The first step in a machine learning project is to understand the business (organizational) problem in its totality. This is essential because it reduces the possibility of spending a lot of effort producing the correct answers to the wrong questions. This step corresponds to the “Business Understanding” phase of the CRISP-DM model.
The goal is to define the business problem (or to identify a data-intensive business problem), propose a potential machine learning solution and build a preliminary implementation plan.

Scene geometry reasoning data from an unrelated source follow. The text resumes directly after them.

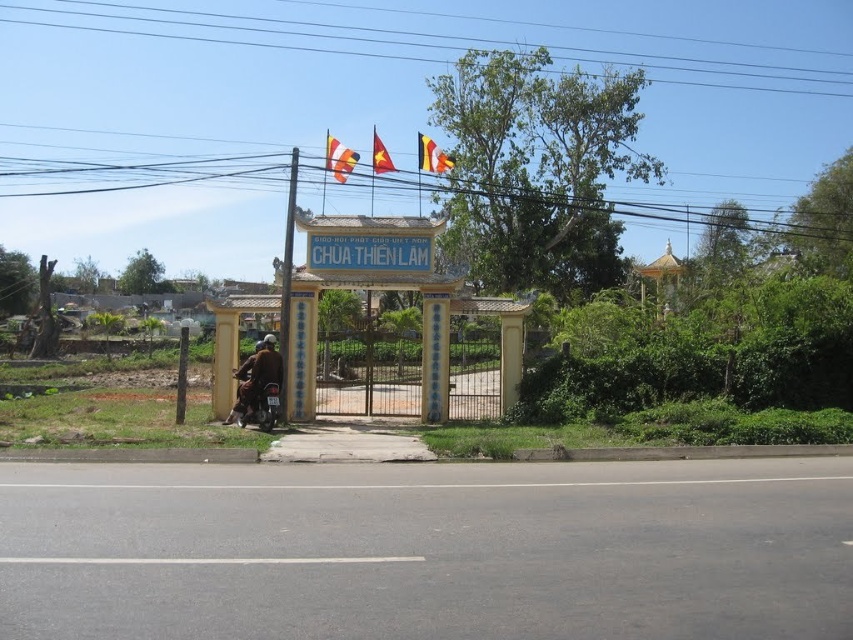 Is point (339, 163) farther from camera compared to point (376, 148)?

No, (339, 163) is in front of (376, 148).

Which of these two, orange fabric flag at upper center or red fabric flag at center, stands shorter?

orange fabric flag at upper center

Is point (334, 140) in front of point (375, 129)?

Yes, it is in front of point (375, 129).

The image size is (853, 640). Find the location of `orange fabric flag at upper center`. orange fabric flag at upper center is located at coordinates (338, 157).

Can you confirm if white painted wood sign at center is smaller than brown leather jacket at lower left?

Yes.

Which is in front, point (322, 252) or point (239, 396)?

Point (239, 396) is in front.

Where is `white painted wood sign at center`? white painted wood sign at center is located at coordinates (368, 252).

Does point (321, 48) come behind point (424, 138)?

Yes, point (321, 48) is behind point (424, 138).

Is clear blue wires at upper center below yellow fabric flag at upper center?

Incorrect, clear blue wires at upper center is not positioned below yellow fabric flag at upper center.

This screenshot has height=640, width=853. I want to click on clear blue wires at upper center, so click(412, 44).

Locate an element on the screen. Image resolution: width=853 pixels, height=640 pixels. clear blue wires at upper center is located at coordinates (412, 44).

- Clearly and concisely state the problem from a business perspective, e.g., “The business is losing $60m annually due to fraudulent claims.”
- Define the objective of the project from a business perspective, e.g., “Reduce fraud by 20% in the coming 6 months.” Business objectives typically fall in the categories of increasing revenue, reducing risk, reducing costs, and gaining competitive advantage.
- Acquire the domain (subject matter) expertise necessary to creating a strategy for solving the problem
- Determine whether machine learning is the best method to solve the problem: some problems can be easier solved with traditional software or a spreadsheet while others require equipment and expertise that may be out of reach
- Re-state the business problem in a way that can be solved with machine learning methods (see Types of Problems That Machine Learning Can Solve), e.g., the business objective “Reduce fraudulent medical insurance claims” can be re-sated as “Predict if a medical insurance claim is fraudulent, given the procedure performed, diagnosis, prescribed drugs, size of claim, and patient data (age, BMI, occupation, gender)”; in this case, classification would be a candidate machine method. This task helps identify an initial set of machine learning methods for solving the business problem.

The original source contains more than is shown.